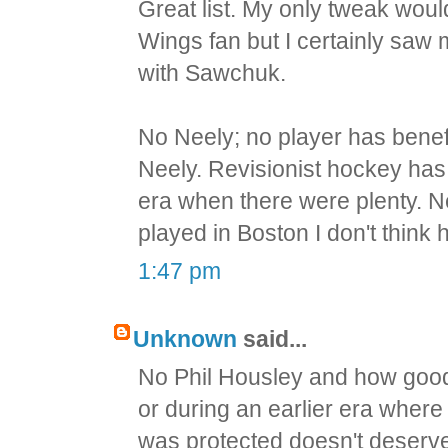
Great list. My only tweak wou
Wings fan but I certainly saw 
with Sawchuk.
No Neely; no player has bene
Neely. Revisionist hockey ha
era when there were plenty. Nee
played in Boston I don't thin
1:47 pm
Unknown
said...
No Phil Housley and how good
or during an earlier era wher
was protected doesn't deserv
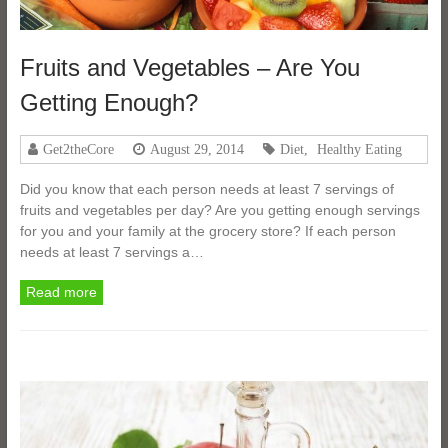
Fruits and Vegetables – Are You
Getting Enough?
Get2theCore
August 29, 2014
Diet
,
Healthy Eating
Did you know that each person needs at least 7 servings of
fruits and vegetables per day? Are you getting enough servings
for you and your family at the grocery store? If each person
needs at least 7 servings a…
Read more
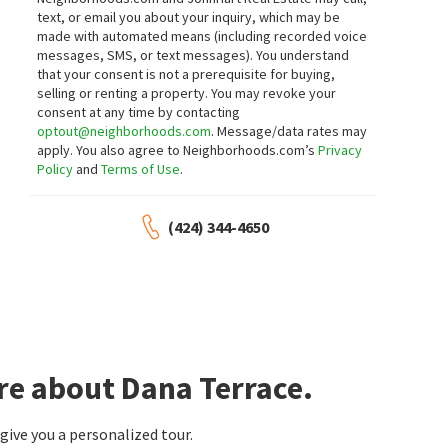
Berkshire Hathaway HomeServices
Coldwell Banker Realty
text, or email you about your inquiry, which may be
California Properties
made with automated means (including recorded voice
17 days on
19 days on
neighborhoods.com
neighborhoods.com
messages, SMS, or text messages).
You understand
that your consent is not a prerequisite for buying,
selling or renting a property. You may revoke your
$
2,199,000
$
1,995,000
consent at any time by contacting
3
bed
3
bath
1955
SqFt
3
bed
4
bath
2175
SqFt
optout@neighborhoods.com
. Message/data rates may
apply. You also agree to Neighborhoods.com’s
Privacy
28 SAINT KITTS
2046 DOHENY WAY
Coldwell Banker Realty
South Cove
Policy
and
Terms of Use
.
Times Real Estate CA
19 days on
19 days on
neighborhoods.com
neighborhoods.com
(424) 344-4650
$
435,000
$
2,395,000
1
bed
1
bath
490
SqFt
3
bed
3
bath
2935
SqFt
34264 CAMINO CAPISTRANO 309
24901 DANAFIR
Harbor Walk
Dana Woods
,
Dana Hills
Coldwell Banker Realty
T.N.G. Real Estate Consultants
20 days on
20 days on
re about Dana Terrace.
neighborhoods.com
neighborhoods.com
$
2,195,000
$
3,190,000
ive you a personalized tour.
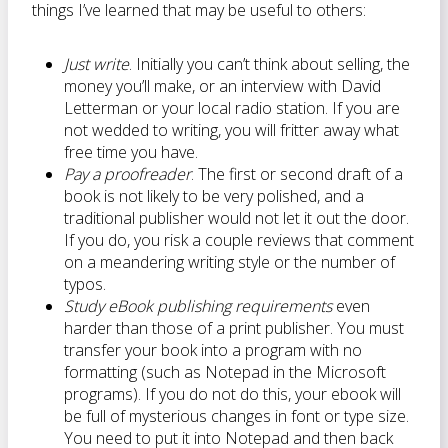
things I’ve learned that may be useful to others:
Just write
. Initially you can’t think about selling, the
money you’ll make, or an interview with David
Letterman or your local radio station. If you are
not wedded to writing, you will fritter away what
free time you have.
Pay a proofreader
. The first or second draft of a
book is not likely to be very polished, and a
traditional publisher would not let it out the door.
If you do, you risk a couple reviews that comment
on a meandering writing style or the number of
typos.
Study eBook publishing requirements
even
harder than those of a print publisher. You must
transfer your book into a program with no
formatting (such as Notepad in the Microsoft
programs). If you do not do this, your ebook will
be full of mysterious changes in font or type size.
You need to put it into Notepad and then back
____
- **TASK BRIEF**: Your copy of the data above should match it exactly, apart from the images.

- **YOUR SOLUTION**:
Great list. My only tweak wou
Wings fan but I certainly saw 
with Sawchuk.
No Neely; no player has bene
Neely. Revisionist hockey ha
era when there were plenty. Nee
played in Boston I don't thin
1:47 pm
Unknown
said...
No Phil Housley and how good
or during an earlier era wher
was protected doesn't deserv
Fruits and Vegetables – Are You
Getting Enough?
Get2theCore
August 29, 2014
Diet
,
Healthy Eating
Did you know that each person needs at least 7 servings of
fruits and vegetables per day? Are you getting enough servings
for you and your family at the grocery store? If each person
needs at least 7 servings a…
Read more
Berkshire Hathaway HomeServices
Coldwell Banker Realty
text, or email you about your inquiry, which may be
California Properties
made with automated means (including recorded voice
17 days on
19 days on
neighborhoods.com
neighborhoods.com
messages, SMS, or text messages).
You understand
that your consent is not a prerequisite for buying,
selling or renting a property. You may revoke your
$
2,199,000
$
1,995,000
consent at any time by contacting
3
bed
3
bath
1955
SqFt
3
bed
4
bath
2175
SqFt
optout@neighborhoods.com
. Message/data rates may
apply. You also agree to Neighborhoods.com’s
Privacy
28 SAINT KITTS
2046 DOHENY WAY
Coldwell Banker Realty
South Cove
Policy
and
Terms of Use
.
Times Real Estate CA
19 days on
19 days on
neighborhoods.com
neighborhoods.com
(424) 344-4650
$
435,000
$
2,395,000
1
bed
1
bath
490
SqFt
3
bed
3
bath
2935
SqFt
34264 CAMINO CAPISTRANO 309
24901 DANAFIR
Harbor Walk
Dana Woods
,
Dana Hills
Coldwell Banker Realty
T.N.G. Real Estate Consultants
20 days on
20 days on
re about Dana Terrace.
neighborhoods.com
neighborhoods.com
$
2,195,000
$
3,190,000
ive you a personalized tour.
things I’ve learned that may be useful to others:
Just write
. Initially you can’t think about selling, the
money you’ll make, or an interview with David
Letterman or your local radio station. If you are
not wedded to writing, you will fritter away what
free time you have.
Pay a proofreader
. The first or second draft of a
book is not likely to be very polished, and a
traditional publisher would not let it out the door.
If you do, you risk a couple reviews that comment
on a meandering writing style or the number of
typos.
Study eBook publishing requirements
even
harder than those of a print publisher. You must
transfer your book into a program with no
formatting (such as Notepad in the Microsoft
programs). If you do not do this, your ebook will
be full of mysterious changes in font or type size.
You need to put it into Notepad and then back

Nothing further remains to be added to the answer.